If you recall from my post on Explicit Feedback Matrix Factorization, we had a loss function (without biases) that looked like:

$$L_{exp} = \sum\limits_{u,i \in S}(r_{ui} - \textbf{x}_{u}^{\intercal} \cdot{} \textbf{y}_{i})^{2} + \lambda_{x} \sum\limits_{u} \left\Vert \textbf{x}_{u} \right\Vert^{2} + \lambda_{y} \sum\limits_{u} \left\Vert \textbf{y}_{i} \right\Vert^{2}$$

where $r_{ui}$ is an element of the matrix of user-item ratings, $\textbf{x}_{u}$ ($\textbf{y}_{i}$) are user $u$’s (item $i$’s) latent factors, and $S$ was the set of all user-item ratings. WRMF is simply a modification of this loss function:

$$L_{WRMF} = \sum\limits_{u,i}c_{ui} \big( p_{ui} - \textbf{x}_{u}^{\intercal} \cdot{} \textbf{y}_{i} \big) ^{2} + \lambda_{x} \sum\limits_{u} \left\Vert \textbf{x}_{u} \right\Vert^{2} + \lambda_{y} \sum\limits_{u} \left\Vert \textbf{y}_{i} \right\Vert^{2}$$

Here, we are not summing of over elements of $S$ but instead over our entire matrix. Recall that with implicit feedback, we do not have ratings anymore; rather, we have users’ preferences for items. In the WRMF loss function, the ratings matrix $r_{ui}$ has been replaced with a preference matrix $p_{ui}$. We make the assumption that if a user has interacted at all with an item, then $p_{ui} = 1$. Otherwise, $p_{ui} = 0$.

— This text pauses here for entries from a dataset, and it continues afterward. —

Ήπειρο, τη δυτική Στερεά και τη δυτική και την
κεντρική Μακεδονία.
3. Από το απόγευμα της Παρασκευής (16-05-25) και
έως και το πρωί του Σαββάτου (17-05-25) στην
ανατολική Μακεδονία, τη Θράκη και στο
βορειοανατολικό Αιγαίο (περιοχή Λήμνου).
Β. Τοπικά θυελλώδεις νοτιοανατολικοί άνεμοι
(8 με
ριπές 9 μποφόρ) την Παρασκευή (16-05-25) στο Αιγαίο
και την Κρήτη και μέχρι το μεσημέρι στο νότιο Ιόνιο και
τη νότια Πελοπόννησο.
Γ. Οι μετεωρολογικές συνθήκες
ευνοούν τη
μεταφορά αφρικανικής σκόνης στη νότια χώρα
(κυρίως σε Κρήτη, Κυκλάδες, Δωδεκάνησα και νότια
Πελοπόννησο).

The other new term in the loss function is $c_{ui}$. We call this the confidence matrix, and it roughly describes how confident we are that user $u$ does in fact have preference $p_{ui}$ for item $i$. In the paper, one of the confidence formulas that the authors consider is linear in the number of interactions. If we take $d_{ui}$ to be the number of times a user has clicked on an item on a website, then

$$c_{ui} = 1 + \alpha d_{ui}$$

where $\alpha$ is some hyperparameter determined by cross validation. In the case of the Sketchfab data, we only have binary “likes”, so $d_{ui} \in {0, 1}$

To take a step back, WRMF does not make the assumption that a user who has not interacted with an item does not like the item. WRMF does assume that that user has a negative preference towards that item, but we can choose how confident we are in that assumption through the confidence hyperparameter.

Now, I could go through the whole derivation in gory latex of how to optimize this algorithm á la my previous explicit MF post, but other people have already done this many times over. Here’s a great StackOverflow answer, or, if you like your derivations in Dirac notation, then checkout Sudeep Das’ post.

WRMF Libraries

There are a number of places to find open source code which implements WRMF. The most popular method of optimizing the loss function is through Alternating Least Squares. This tends be less tricky to tune than stochastic gradient descent, and the model is embarrassingly parallel.

The first code I saw for this algorithm was from Chris Johnson’s repo. This code is in python, nicely makes use of sparse matrices, and generally gets the job done. Thierry Bertin-Mahieux then took this code and parallelized it using the python multiprocessing library. This provides a decent speedup with no loss in accuracy.

The people at Quora came out with a library called qmf which is parellized and written in C++. I haven’t used it, but it is presumably faster than the multiprocessing python version. Lastly, Ben Frederickson went and wrote parallelized code in pure Cython here. This blows the other python versions out of the water in terms of performance and is somehow faster than qmf (which seems odd).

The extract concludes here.